**WORK REQUEST**: Transcribe exactly, and only, the lines from the one with "Segment every instance" through the end of the records below, including both of those lines. Skip all pictures.

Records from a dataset
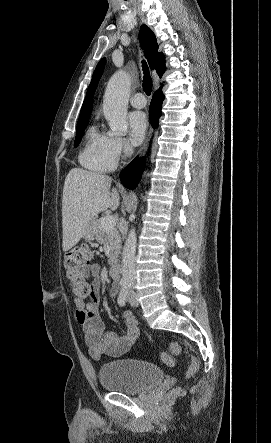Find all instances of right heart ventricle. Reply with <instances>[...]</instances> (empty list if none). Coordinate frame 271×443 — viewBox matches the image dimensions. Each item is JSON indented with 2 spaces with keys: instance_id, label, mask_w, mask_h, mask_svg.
Returning <instances> with one entry per match:
<instances>
[{
  "instance_id": "right-heart-ventricle-1",
  "label": "right heart ventricle",
  "mask_w": 271,
  "mask_h": 443,
  "mask_svg": "<svg viewBox=\"0 0 271 443\" xmlns=\"http://www.w3.org/2000/svg\"><path fill=\"white\" fill-rule=\"evenodd\" d=\"M108 135L91 126L85 135V142L79 154L80 163L87 169L97 172H109L116 162L108 154Z\"/></svg>"
}]
</instances>
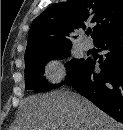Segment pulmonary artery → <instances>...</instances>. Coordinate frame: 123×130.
Instances as JSON below:
<instances>
[{
	"instance_id": "obj_1",
	"label": "pulmonary artery",
	"mask_w": 123,
	"mask_h": 130,
	"mask_svg": "<svg viewBox=\"0 0 123 130\" xmlns=\"http://www.w3.org/2000/svg\"><path fill=\"white\" fill-rule=\"evenodd\" d=\"M81 46L84 50H89L91 47H92V43L90 40L88 39H84L82 42H81Z\"/></svg>"
}]
</instances>
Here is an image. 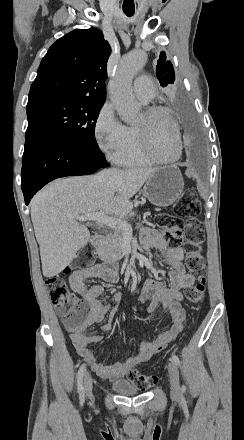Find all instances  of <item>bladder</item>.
I'll list each match as a JSON object with an SVG mask.
<instances>
[{
  "label": "bladder",
  "instance_id": "1",
  "mask_svg": "<svg viewBox=\"0 0 244 440\" xmlns=\"http://www.w3.org/2000/svg\"><path fill=\"white\" fill-rule=\"evenodd\" d=\"M112 384L115 392L119 394H138V389L127 381H115Z\"/></svg>",
  "mask_w": 244,
  "mask_h": 440
}]
</instances>
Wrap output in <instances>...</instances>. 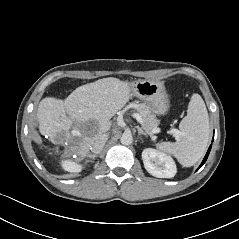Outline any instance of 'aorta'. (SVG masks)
I'll return each mask as SVG.
<instances>
[{"label":"aorta","instance_id":"obj_1","mask_svg":"<svg viewBox=\"0 0 239 239\" xmlns=\"http://www.w3.org/2000/svg\"><path fill=\"white\" fill-rule=\"evenodd\" d=\"M123 145H130L133 142V137L131 133H124L120 139Z\"/></svg>","mask_w":239,"mask_h":239}]
</instances>
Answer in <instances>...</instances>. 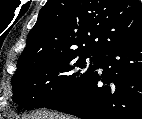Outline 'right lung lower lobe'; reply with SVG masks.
<instances>
[{"label": "right lung lower lobe", "instance_id": "98d812e1", "mask_svg": "<svg viewBox=\"0 0 142 119\" xmlns=\"http://www.w3.org/2000/svg\"><path fill=\"white\" fill-rule=\"evenodd\" d=\"M48 109L81 119H142V40L101 53L84 82Z\"/></svg>", "mask_w": 142, "mask_h": 119}]
</instances>
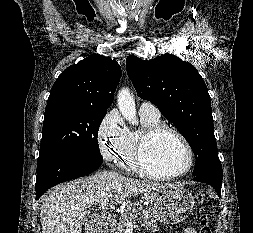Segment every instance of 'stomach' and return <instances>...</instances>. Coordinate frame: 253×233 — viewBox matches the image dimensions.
<instances>
[{"label":"stomach","instance_id":"1","mask_svg":"<svg viewBox=\"0 0 253 233\" xmlns=\"http://www.w3.org/2000/svg\"><path fill=\"white\" fill-rule=\"evenodd\" d=\"M145 205L156 220L173 225L189 216L194 207V198L183 186L166 184L145 193Z\"/></svg>","mask_w":253,"mask_h":233}]
</instances>
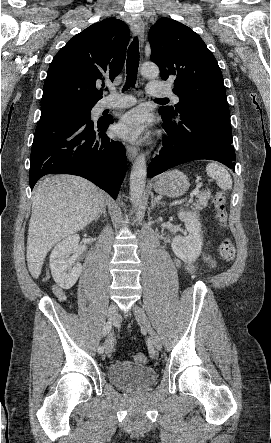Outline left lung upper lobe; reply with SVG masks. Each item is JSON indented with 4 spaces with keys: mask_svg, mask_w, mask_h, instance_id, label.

**THE ANSWER**:
Segment every instance of 'stomach' and return <instances>...</instances>. Coordinate frame: 253×233 — viewBox matches the image dimensions.
<instances>
[{"label":"stomach","instance_id":"1","mask_svg":"<svg viewBox=\"0 0 253 233\" xmlns=\"http://www.w3.org/2000/svg\"><path fill=\"white\" fill-rule=\"evenodd\" d=\"M145 205L156 220L173 225L189 216L194 207V198L183 186L166 184L145 193Z\"/></svg>","mask_w":253,"mask_h":233}]
</instances>
Outline left lung upper lobe; reply with SVG masks. Each item is JSON indented with 4 spaces with keys: mask_svg, mask_w, mask_h, instance_id, label.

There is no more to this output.